(Extracted page text data)
----
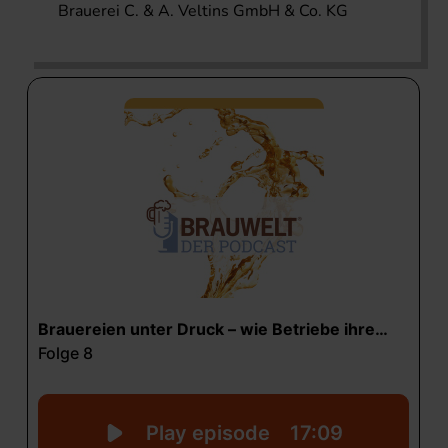
Brauerei C. & A. Veltins GmbH & Co. KG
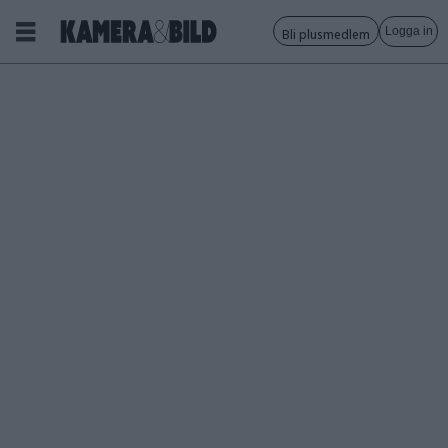
Logga in
Bli plusmedlem
Tagg:
fotomaraton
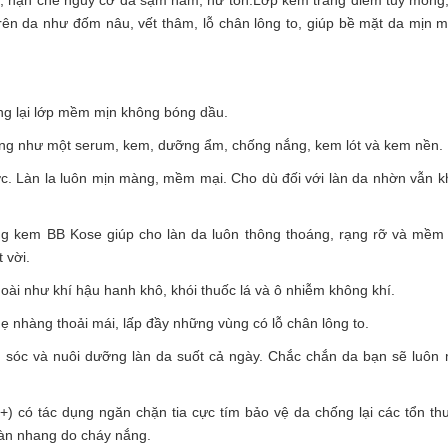
tím, hạn chế nguy cơ da sạm nám, hư tổn.Lớp kem trang điểm tuy mỏng
ên da như đốm nâu, vết thâm, lỗ chân lông to, giúp bề mặt da mịn 
ng lại lớp mềm mịn không bóng dầu.
dụng như một serum, kem, dưỡng ẩm, chống nắng, kem lót và kem nền.
c. Làn la luôn mịn màng, mềm mại. Cho dù đối với làn da nhờn vẫn 
ong kem BB Kose giúp cho làn da luôn thông thoáng, rạng rỡ và mềm
 vời.
oài như khí hậu hanh khô, khói thuốc lá và ô nhiễm không khí.
 nhàng thoải mái, lấp đầy những vùng có lỗ chân lông to.
 sóc và nuôi dưỡng làn da suốt cả ngày. Chắc chắn da bạn sẽ luô
) có tác dụng ngăn chặn tia cực tím bảo vệ da chống lại các tổn t
tàn nhang do cháy nắng.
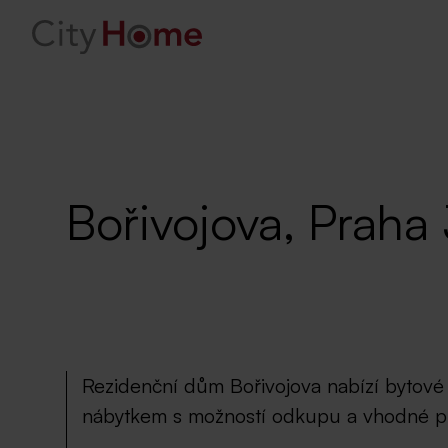
Bořivojova, Praha 
Rezidenční dům Bořivojova nabízí bytové
nábytkem s možností odkupu a vhodné pro 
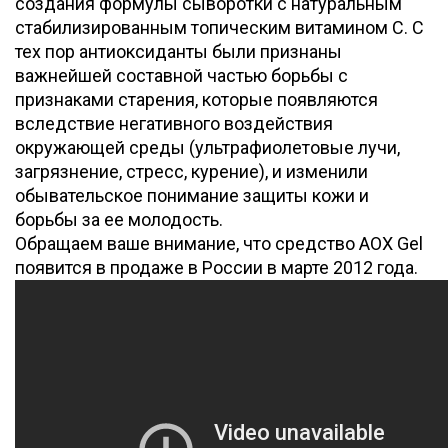
создания формулы сыворотки с натуральным
стабилизированным топическим витамином C. С
тех пор антиоксиданты были признаны
важнейшей составной частью борьбы с
признаками старения, которые появляются
вследствие негативного воздействия
окружающей среды (ультрафиолетовые лучи,
загрязнение, стресс, курение), и изменили
обывательское понимание защиты кожи и
борьбы за ее молодость.
Обращаем ваше внимание, что средство AOX Gel
появится в продаже в России в марте 2012 года.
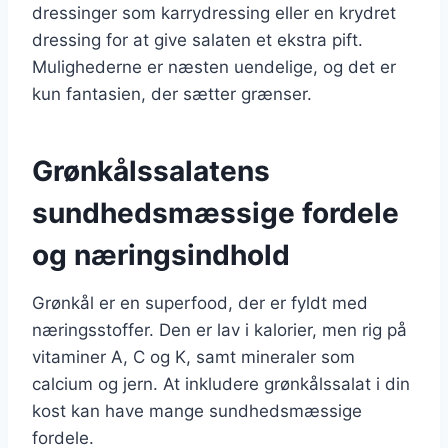
dressinger som karrydressing eller en krydret
dressing for at give salaten et ekstra pift.
Mulighederne er næsten uendelige, og det er
kun fantasien, der sætter grænser.
Grønkålssalatens
sundhedsmæssige fordele
og næringsindhold
Grønkål er en superfood, der er fyldt med
næringsstoffer. Den er lav i kalorier, men rig på
vitaminer A, C og K, samt mineraler som
calcium og jern. At inkludere grønkålssalat i din
kost kan have mange sundhedsmæssige
fordele.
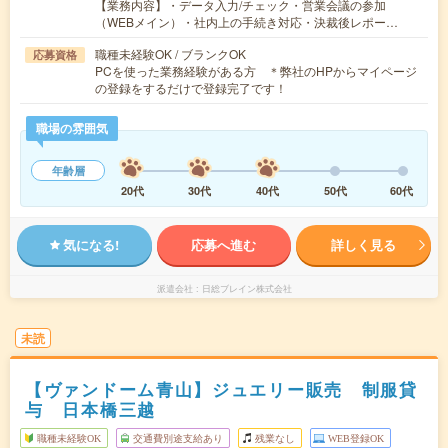
【業務内容】・データ入力/チェック・営業会議の参加
（WEBメイン）・社内上の手続き対応・決裁後レポー…
職種未経験OK / ブランクOK
応募資格
PCを使った業務経験がある方 ＊弊社のHPからマイページ
の登録をするだけで登録完了です！
職場の雰囲気
年齢層
20代
30代
40代
50代
60代
気になる!
応募へ進む
詳しく見る
派遣会社
日総ブレイン株式会社
未読
【ヴァンドーム青山】ジュエリー販売 制服貸
与 日本橋三越
職種未経験OK
交通費別途支給あり
残業なし
WEB登録OK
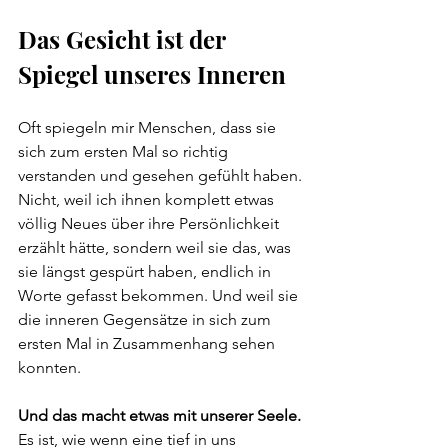
Das Gesicht ist der 
Spiegel unseres Inneren
Oft spiegeln mir Menschen, dass sie 
sich zum ersten Mal so richtig 
verstanden und gesehen gefühlt haben.
Nicht, weil ich ihnen komplett etwas 
völlig Neues über ihre Persönlichkeit 
erzählt hätte, sondern weil sie das, was 
sie längst gespürt haben, endlich in 
Worte gefasst bekommen. Und weil sie 
die inneren Gegensätze in sich zum 
ersten Mal in Zusammenhang sehen 
konnten.
Und das macht etwas mit unserer Seele.
Es ist, wie wenn eine tief in uns 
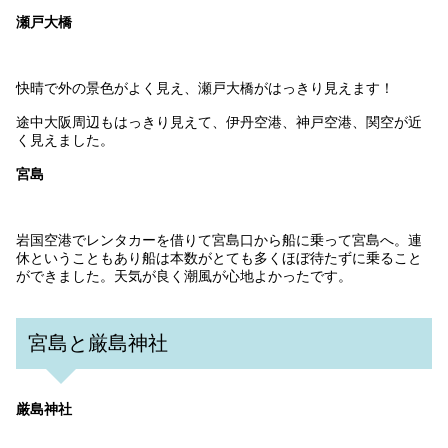
瀬戸大橋
快晴で外の景色がよく見え、瀬戸大橋がはっきり見えます！
途中大阪周辺もはっきり見えて、伊丹空港、神戸空港、関空が近
く見えました。
宮島
岩国空港でレンタカーを借りて宮島口から船に乗って宮島へ。連
休ということもあり船は本数がとても多くほぼ待たずに乗ること
ができました。天気が良く潮風が心地よかったです。
宮島と厳島神社
厳島神社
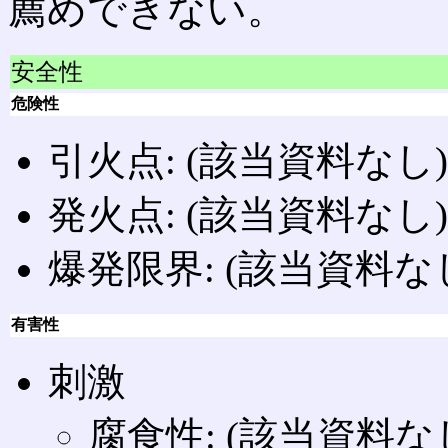
薦めできない。
安全性
危険性
引火点: (該当資料なし)
発火点: (該当資料なし)
爆発限界: (該当資料な
有害性
刺激
腐食性: (該当資料な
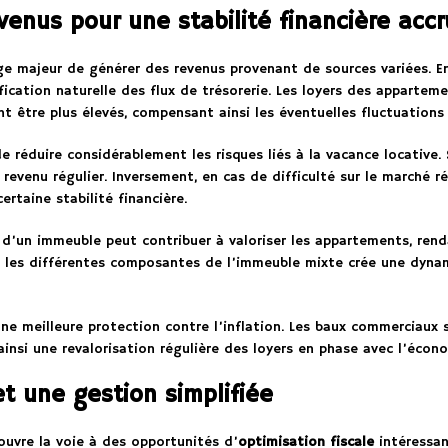
evenus pour une stabilité financière acc
e majeur de générer des revenus provenant de sources variées. 
ification naturelle des flux de trésorerie. Les loyers des apparte
 être plus élevés, compensant ainsi les éventuelles fluctuations 
 réduire considérablement les risques liés à la vacance locative. S
evenu régulier. Inversement, en cas de difficulté sur le marché r
ertaine stabilité financière.
d’un immeuble peut contribuer à valoriser les appartements, renda
e les différentes composantes de l’immeuble mixte crée une dynami
 une meilleure protection contre l’inflation. Les baux commerciaux
ainsi une revalorisation régulière des loyers en phase avec l’écon
et une gestion simplifiée
uvre la voie à des opportunités d’
optimisation fiscale
intéressan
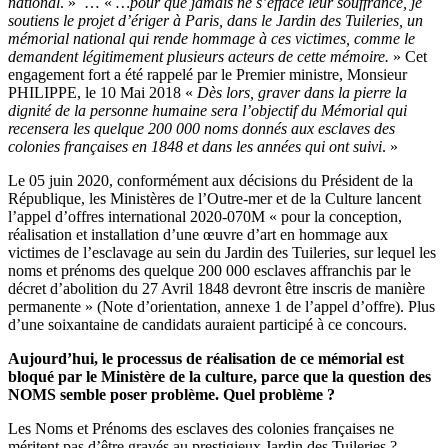
national
. » … «
…pour que jamais ne s’efface leur souffrance, je
soutiens le projet d’ériger à Paris, dans le Jardin des Tuileries, un
mémorial national qui rende hommage à ces victimes, comme le
demandent légitimement plusieurs acteurs de cette mémoire.
» Cet
engagement fort a été rappelé par le Premier ministre, Monsieur
PHILIPPE, le 10 Mai 2018 «
Dès lors, graver dans la pierre la
dignité de la personne humaine sera l’objectif du Mémorial qui
recensera les quelque 200 000 noms donnés aux esclaves des
colonies françaises en 1848 et dans les années qui ont suivi
. »
Le 05 juin 2020, conformément aux décisions du Président de la
République, les Ministères de l’Outre-mer et de la Culture lancent
l’appel d’offres international 2020-070M « pour la conception,
réalisation et installation d’une œuvre d’art en hommage aux
victimes de l’esclavage au sein du Jardin des Tuileries, sur lequel les
noms et prénoms des quelque 200 000 esclaves affranchis par le
décret d’abolition du 27 Avril 1848 devront être inscris de manière
permanente » (Note d’orientation, annexe 1 de l’appel d’offre). Plus
d’une soixantaine de candidats auraient participé à ce concours.
Aujourd’hui, le processus de réalisation de ce mémorial est
bloqué par le Ministère de la culture, parce que la question des
NOMS semble poser problème. Quel problème ?
Les Noms et Prénoms des esclaves des colonies françaises ne
méritent pas d’être gravés au prestigieux Jardin des Tuileries ?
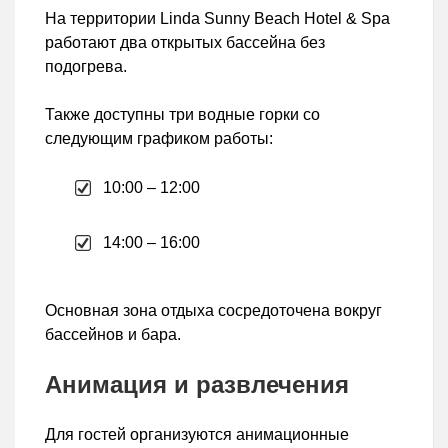
На территории Linda Sunny Beach Hotel & Spa
работают два открытых бассейна без
подогрева.
Также доступны три водные горки со
следующим графиком работы:
10:00 – 12:00
14:00 – 16:00
Основная зона отдыха сосредоточена вокруг
бассейнов и бара.
Анимация и развлечения
Для гостей организуются анимационные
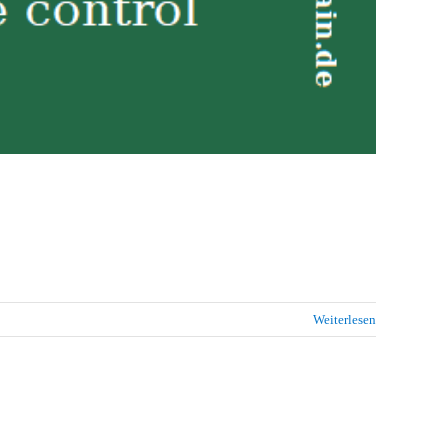
Weiterlesen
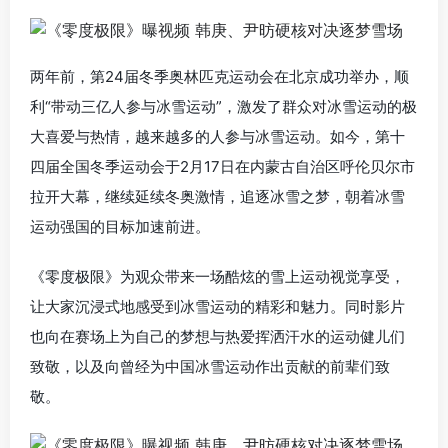
两年前，第24届冬季奥林匹克运动会在北京成功举办，顺
利“带动三亿人参与冰雪运动”，激发了群众对冰雪运动的极
大喜爱与热情，越来越多的人参与冰雪运动。如今，第十
四届全国冬季运动会于2月17日在内蒙古自治区呼伦贝尔市
拉开大幕，继续延续冬奥激情，追逐冰雪之梦，朝着冰雪
运动强国的目标加速前进。
《零度极限》为观众带来一场酷炫的雪上运动视觉享受，
让大家沉浸式地感受到冰雪运动的精彩和魅力。同时影片
也向在赛场上为自己的梦想与热爱挥洒汗水的运动健儿们
致敬，以及向曾经为中国冰雪运动作出贡献的前辈们致
敬。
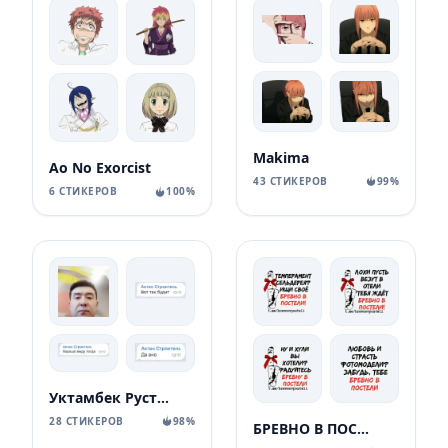
Makima
Ao No Exorcist
43 СТИКЕРОВ
99%
6 СТИКЕРОВ
100%
Уктамбек Рустамбекович
28 СТИКЕРОВ
98%
БРЕВНО В ПОСТЕЛИ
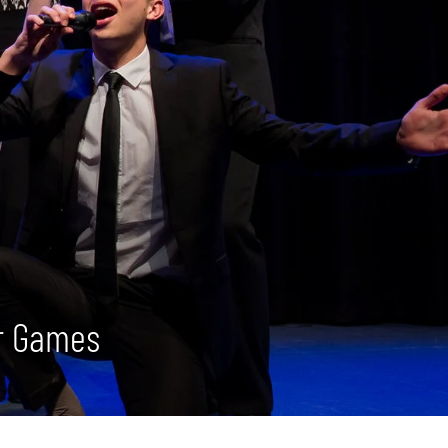
ir Games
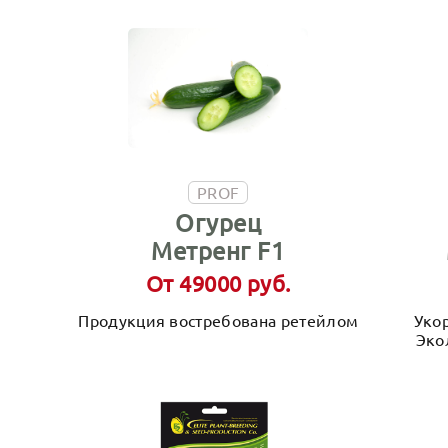
PROF
Огурец
Метренг F1
От 49000 руб.
Продукция востребована ретейлом
Уко
Эко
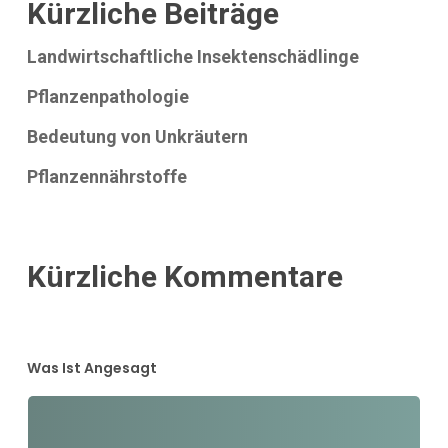
Kürzliche Beiträge
Landwirtschaftliche Insektenschädlinge
Pflanzenpathologie
Bedeutung von Unkräutern
Pflanzennährstoffe
Kürzliche Kommentare
Was Ist Angesagt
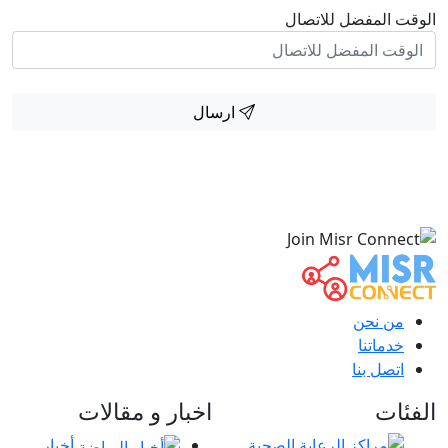
الوقت المفضل للاتصال
ارسال
من نحن
خدماتنا
اتصل بنا
الفئات
اخبار و مقالات
أخبار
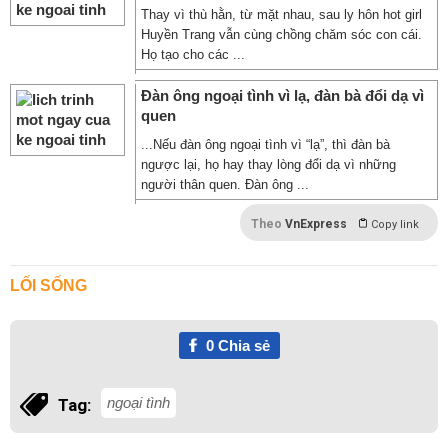
Thay vì thù hằn, từ mặt nhau, sau ly hôn hot girl
Huyền Trang vẫn cùng chồng chăm sóc con cái.
Họ tạo cho các ...
Đàn ông ngoại tình vì lạ, đàn bà đổi dạ vì
quen
...Nếu đàn ông ngoại tình vì “lạ”, thì đàn bà
ngược lại, họ hay thay lòng đổi dạ vì những
người thân quen. Đàn ông ...
Theo
VnExpress
Copy link
LỐI SỐNG
0
Chia sẻ
ngoại tình
Tag:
----
▶ [Problem statement]: Please copy out each line in the entries that mentions the string "quelque".

▶ [Answer to this problem]:
recensera les quelque 200 000 noms donnés aux esclaves des
noms et prénoms des quelque 200 000 esclaves affranchis par le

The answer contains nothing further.